No. 44 – Nebraska Cornhuskers
- Position: Tight end
- Class: Senior

Personal information
- Born: September 2, 2003 (age 22)
- Listed height: 6 ft 3 in (1.91 m)
- Listed weight: 250 lb (113 kg)

Career information
- High school: Papillion-La Vista Senior (Papillion, Nebraska)
- College: Nebraska (2022–present);
- Stats at ESPN

= Luke Lindenmeyer =

American football player (born 2003)

Luke Lindenmeyer (born September 2, 2003) is an American football tight end for the Nebraska Cornhuskers.

==Early life==
Lindenmeyer attended high school at Papillion-La Vista Senior located in Papillion, Nebraska. Coming out of high school, he committed to play college football for the Nebraska Cornhuskers as a walk-on.

==College career==
During his first career season in 2022, Lindenmeyer would use the season to redshirt, before appearing in every game in 2023. During the 2024 season, he recorded five receptions for 50 yards.
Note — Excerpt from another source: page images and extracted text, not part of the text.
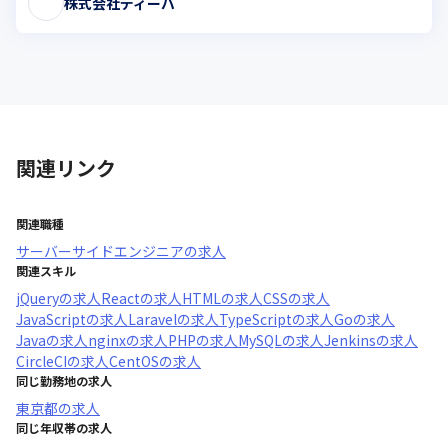
株式会社ディーバ
関連リンク
関連職種
サーバーサイドエンジニア
の求人
関連スキル
jQuery
の求人
React
の求人
HTML
の求人
CSS
の求人
JavaScript
の求人
Laravel
の求人
TypeScript
の求人
Go
の求人
Java
の求人
nginx
の求人
PHP
の求人
MySQL
の求人
Jenkins
の求人
CircleCI
の求人
CentOS
の求人
同じ勤務地の求人
東京都
の求人
同じ年収帯の求人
In week one of the 2025 season, Lindenmeyer made his first collegiate start, where he notched five catches for 47 yards against Cincinnati. In week two, Lindenmeyer hauled in three passes for 44 yards and his first career touchdown in a victory over Akron.

== Personal life ==
On September 6, 2025, Lindenmeyer proposed to his girlfriend, Nebraska scarlet dancer Kailyn Storovich on the field following a win against Akron.